What good is collecting data if you can’t read it, interpret it, and use it to effect change?
That’s the question the civil rights advocates at EdTrust are asking of state education departments in a new report out this week that highlights how states are falling short of publishing meaningful school spending statistics that could drive more equitable funding models.
The federal Every Student Success Act, signed into law by President Barack Obama in 2015, requires states to break out for the general public how much districts spend on each individual school. Even as district leaders and some observers warned that those numbers would fuel contentious political fights, education funding advocates see the requirement as an opportunity to gain a more granular understanding of where education resources are going, and who is and isn’t benefiting from them.

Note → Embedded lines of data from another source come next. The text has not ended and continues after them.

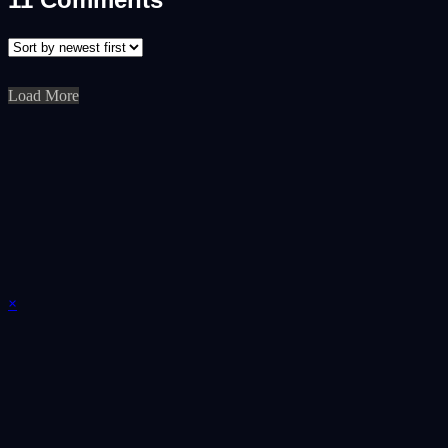
Load More
×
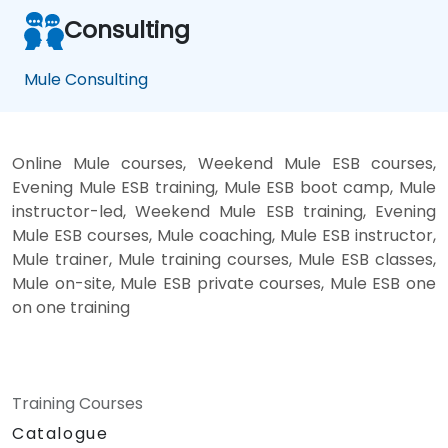
Consulting
Mule Consulting
Online Mule courses, Weekend Mule ESB courses,
Evening Mule ESB training, Mule ESB boot camp, Mule
instructor-led, Weekend Mule ESB training, Evening
Mule ESB courses, Mule coaching, Mule ESB instructor,
Mule trainer, Mule training courses, Mule ESB classes,
Mule on-site, Mule ESB private courses, Mule ESB one
on one training
Training Courses
Catalogue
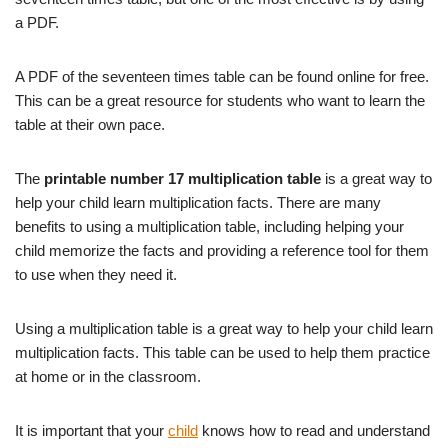
a PDF.
A PDF of the seventeen times table can be found online for free.
This can be a great resource for students who want to learn the
table at their own pace.
The
printable number 17 multiplication table
is a great way to
help your child learn multiplication facts. There are many
benefits to using a multiplication table, including helping your
child memorize the facts and providing a reference tool for them
to use when they need it.
Using a multiplication table is a great way to help your child learn
multiplication facts. This table can be used to help them practice
at home or in the classroom.
It is important that your
child
knows how to read and understand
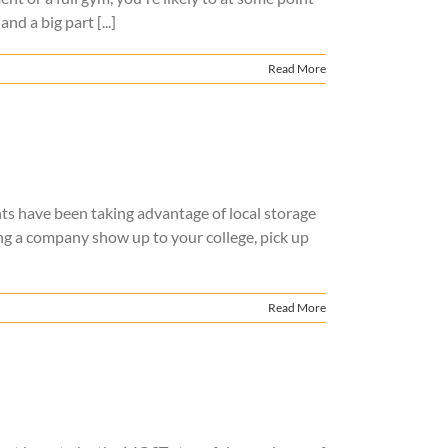
 a big part [...]
Read More
ts have been taking advantage of local storage
ng a company show up to your college, pick up
Read More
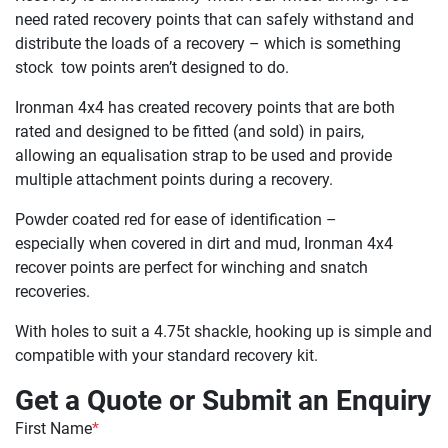
need rated recovery points that can safely withstand and
distribute the loads of a recovery – which is something
stock tow points aren’t designed to do.
Ironman 4x4 has created recovery points that are both
rated and designed to be fitted (and sold) in pairs,
allowing an equalisation strap to be used and provide
multiple attachment points during a recovery.
Powder coated red for ease of identification –
especially when covered in dirt and mud, Ironman 4x4
recover points are perfect for winching and snatch
recoveries.
With holes to suit a 4.75t shackle, hooking up is simple and
compatible with your standard recovery kit.
Get a Quote or Submit an Enquiry
First Name
*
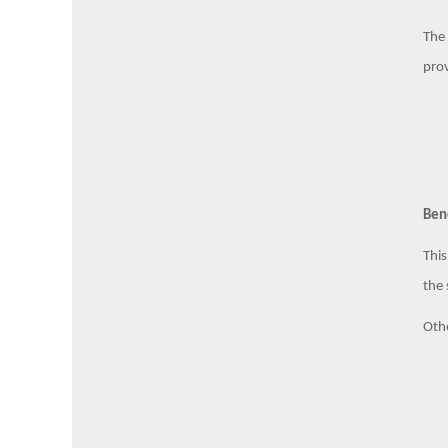
The 
prov
Ben
This
the 
Othe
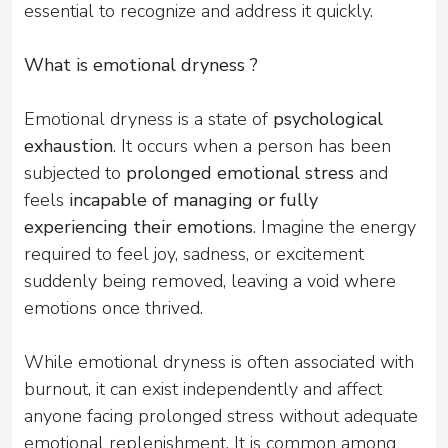
essential to recognize and address it quickly.
What is emotional dryness ?
Emotional dryness is a state of
psychological
exhaustion
. It occurs when a person has been
subjected to
prolonged emotional stress
and
feels
incapable of managing or fully
experiencing their emotions
. Imagine the energy
required to feel joy, sadness, or excitement
suddenly being removed, leaving a void where
emotions once thrived.
While emotional dryness is often associated with
burnout, it can exist independently and affect
anyone facing prolonged stress without adequate
emotional replenishment. It is common among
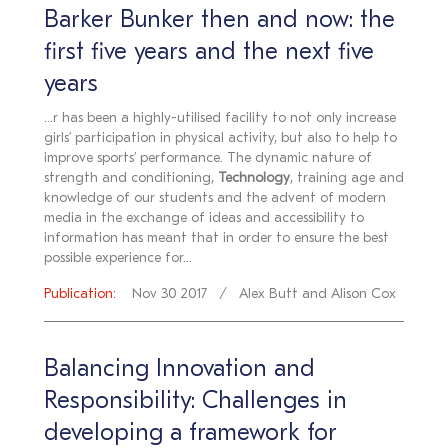
Barker Bunker then and now: the
first five years and the next five
years
...r has been a highly-utilised facility to not only increase
girls’ participation in physical activity, but also to help to
improve sports’ performance. The dynamic nature of
strength and conditioning,
Technology
, training age and
knowledge of our students and the advent of modern
media in the exchange of ideas and accessibility to
information has meant that in order to ensure the best
possible experience for...
Publication:
Nov 30 2017
Alex Butt and Alison Cox
Balancing Innovation and
Responsibility: Challenges in
developing a framework for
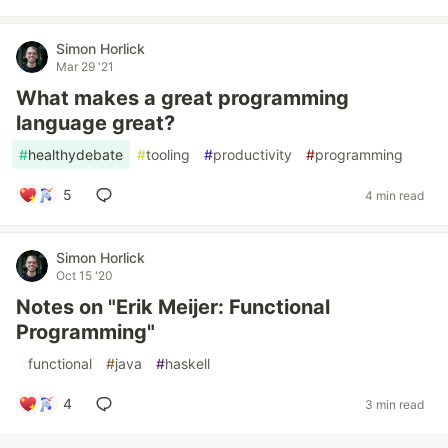
Simon Horlick
Mar 29 '21
What makes a great programming
language great?
#
healthydebate
#
tooling
#
productivity
#
programming
5
4 min read
Simon Horlick
Oct 15 '20
Notes on "Erik Meijer: Functional
Programming"
#
functional
#
java
#
haskell
4
3 min read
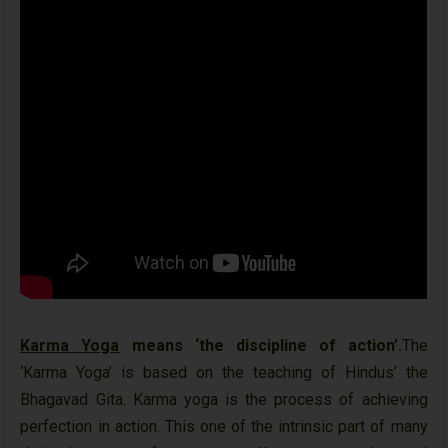
Karma Yoga
means ‘the discipline of action’.
The
‘Karma Yoga’ is based on the teaching of Hindus’ the
Bhagavad Gita. Karma yoga is the process of achieving
perfection in action. This one of the intrinsic part of many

Close to six years after passage of the federal Every Student Succeeds Act, nearly one in five states still isn’t meeting the basic data reporting requirements of the law, the report says. And nearly every state failed EdTrust’s five-point test for whether available data from states meets its standards for meaningful transparency.
Reetchel Presume, EdTrust’s P-12 data and policy analyst, and Ivy Smith Morgan, EdTrust’s associate director for P-12 analytics, describe the current state of data reporting on school spending as “a missed opportunity.”

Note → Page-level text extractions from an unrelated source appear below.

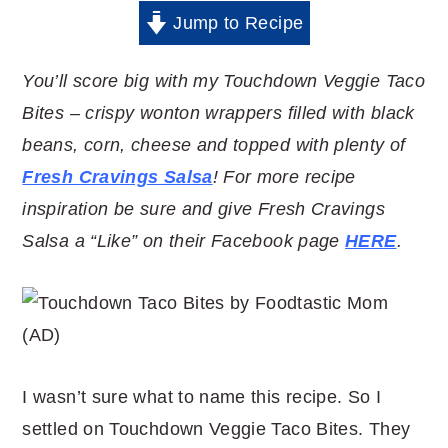
Jump to Recipe
You’ll score big with my Touchdown Veggie Taco
Bites – crispy wonton wrappers filled with black
beans, corn, cheese and topped with plenty of
Fresh Cravings Salsa
! For more recipe
inspiration be sure and give Fresh Cravings
Salsa a “Like” on their Facebook page
HERE
.
I wasn’t sure what to name this recipe. So I
settled on Touchdown Veggie Taco Bites. They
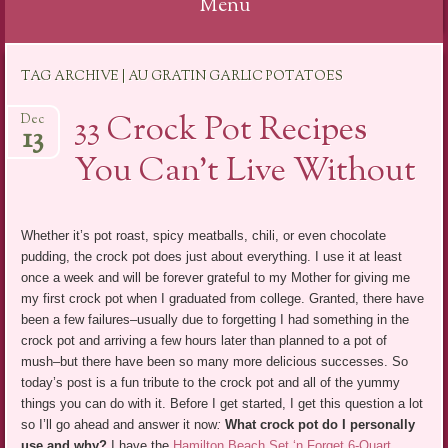
Menu
Skip
TAG ARCHIVE | AU GRATIN GARLIC POTATOES
to
content
33 Crock Pot Recipes
Dec
13
You Can’t Live Without
Whether it’s pot roast, spicy meatballs, chili, or even chocolate
pudding, the crock pot does just about everything. I use it at least
once a week and will be forever grateful to my Mother for giving me
my first crock pot when I graduated from college. Granted, there have
been a few failures–usually due to forgetting I had something in the
crock pot and arriving a few hours later than planned to a pot of
mush–but there have been so many more delicious successes. So
today’s post is a fun tribute to the crock pot and all of the yummy
things you can do with it. Before I get started, I get this question a lot
so I’ll go ahead and answer it now
:
What crock pot do I personally
use and why?
I have the
Hamilton Beach Set ‘n Forget 6-Quart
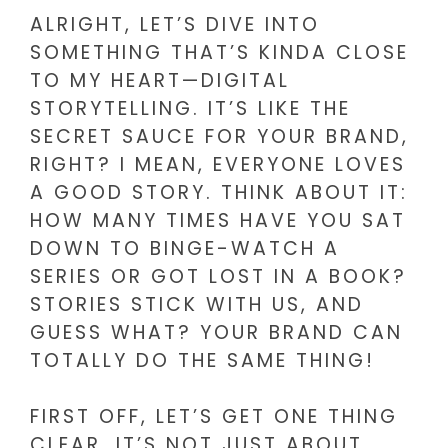
ALRIGHT, LET’S DIVE INTO
SOMETHING THAT’S KINDA CLOSE
TO MY HEART—DIGITAL
STORYTELLING. IT’S LIKE THE
SECRET SAUCE FOR YOUR BRAND,
RIGHT? I MEAN, EVERYONE LOVES
A GOOD STORY. THINK ABOUT IT:
HOW MANY TIMES HAVE YOU SAT
DOWN TO BINGE-WATCH A
SERIES OR GOT LOST IN A BOOK?
STORIES STICK WITH US, AND
GUESS WHAT? YOUR BRAND CAN
TOTALLY DO THE SAME THING!
FIRST OFF, LET’S GET ONE THING
CLEAR. IT’S NOT JUST ABOUT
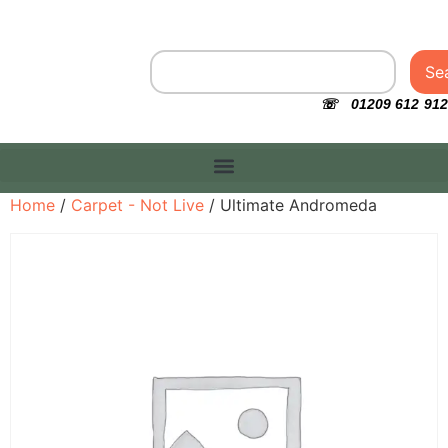
Se
☏ 01209 612 912
Home
/
Carpet - Not Live
/ Ultimate Andromeda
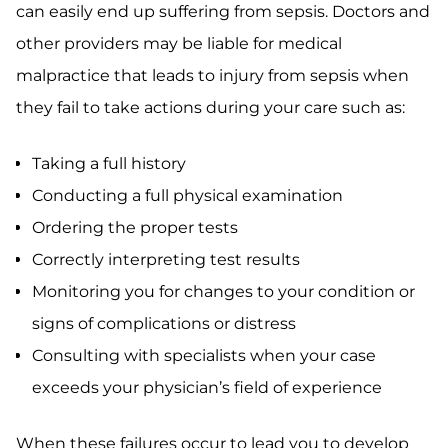
can easily end up suffering from sepsis. Doctors and
other providers may be liable for medical
malpractice that leads to injury from sepsis when
they fail to take actions during your care such as:
Taking a full history
Conducting a full physical examination
Ordering the proper tests
Correctly interpreting test results
Monitoring you for changes to your condition or
signs of complications or distress
Consulting with specialists when your case
exceeds your physician’s field of experience
When these failures occur to lead you to develop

“Stakeholders need information, not just numbers, to advocate for more school funding, protect schools from budget cuts, or push to eliminate funding inequities,” they wrote.
What does the report show?
Presume and Morgan examined each state’s available school spending data report and tested it against five key questions:
- Is it clear how much each school and district is spending annually per student, and where those dollars are coming from? (This one is required by law.)
- Is there a section that displays contextual factors in the school district that might affect spending? (For instance, does the district have a high concentration of English-language learners or students from low-income families, who tend to require more investment?)
- Is it possible to easily compare a school’s per-student spending to its districts’, and to the state average?
- Is there a section that details “non-financial resources” like the numbers of educators and staff in the school or district?
- Does the data page have tables or other visualizations that help readers easily understand what they’re seeing?
Illinois was the only state that met all five of the above criteria.
Two other states, Arkansas and Oklahoma, came closest, earning the highest distinction of “aligned” on EdTrust’s interactive map. Eight states got the lowest distinction, “not aligned,” and the rest fell somewhere in the middle.
Ten states failed to fully meet the first item—per-student spending by school and district—even though it’s legally mandated.
Only 17 states posted comparisons to state-level school spending numbers. Only 11 shared data on student demographics alongside finance data.
Slightly more than half of states included tables and visuals to illustrate numbers, but only five had them for every district in the state.
Why does this matter?
Many state education departments lack the funding and resources to assemble and publish data to this extent. Advocates believe it can help highlight instances where districts aren’t adequately funding certain schools, and where marginalized students aren’t being well-served.
“You can’t fix what you can’t see,” the report says. “Whether this data provides the insight that parents and advocates need to push for equity in school funding depends on whether states make this data available in a way that is accessible, complete, and coupled with contextual information about student need.”